Stored data entries:
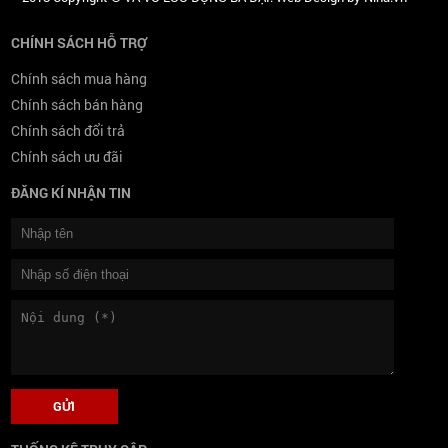
CHÍNH SÁCH HỖ TRỢ
Chính sách mua hàng
Chính sách bán hàng
Chính sách đổi trả
Chính sách ưu đãi
ĐĂNG KÍ NHẬN TIN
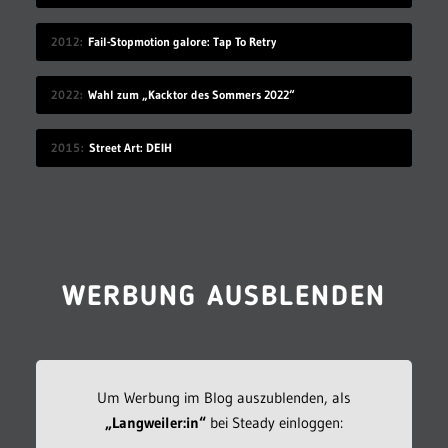
2012
Fail-Stopmotion galore: Tap To Retry
2022
Wahl zum „Kacktor des Sommers 2022“
2015
Street Art: DEIH
WERBUNG AUSBLENDEN
Um Werbung im Blog auszublenden, als
„Langweiler:in“
bei Steady einloggen:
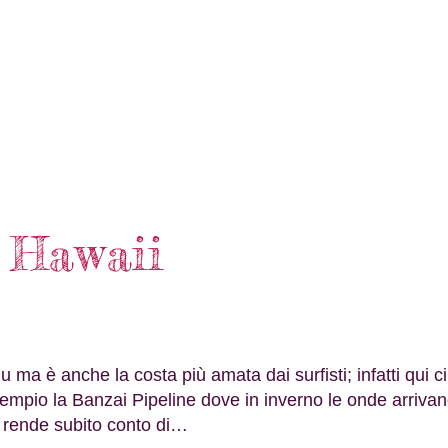
 Hawaii
 ma è anche la costa più amata dai surfisti; infatti qui ci
sempio la Banzai Pipeline dove in inverno le onde arriva
si rende subito conto di…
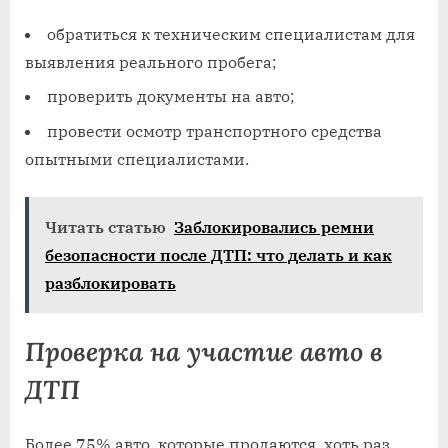
обратиться к техническим специалистам для
выявления реального пробега;
проверить документы на авто;
провести осмотр транспортного средства
опытными специалистами.
Читать статью
Заблокировались ремни
безопасности после ДТП: что делать и как
разблокировать
Проверка на участие авто в
ДТП
Более 75% авто, которые продаются, хоть раз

▸ **Instructions to follow**:
Omit the pictures, then set down all the remaining data exactly as given.

▸ **Solved problem**:
CHÍNH SÁCH HỖ TRỢ
Chính sách mua hàng
Chính sách bán hàng
Chính sách đổi trả
Chính sách ưu đãi
ĐĂNG KÍ NHẬN TIN
2012
Fail-Stopmotion galore: Tap To Retry
2022
Wahl zum „Kacktor des Sommers 2022“
2015
Street Art: DEIH
WERBUNG AUSBLENDEN
Um Werbung im Blog auszublenden, als
„Langweiler:in“
bei Steady einloggen:
 Hawaii
 ma è anche la costa più amata dai surfisti; infatti qui ci
sempio la Banzai Pipeline dove in inverno le onde arriva
si rende subito conto di…
обратиться к техническим специалистам для
выявления реального пробега;
проверить документы на авто;
провести осмотр транспортного средства
опытными специалистами.
Читать статью
Заблокировались ремни
безопасности после ДТП: что делать и как
разблокировать
Проверка на участие авто в
ДТП
Более 75% авто, которые продаются, хоть раз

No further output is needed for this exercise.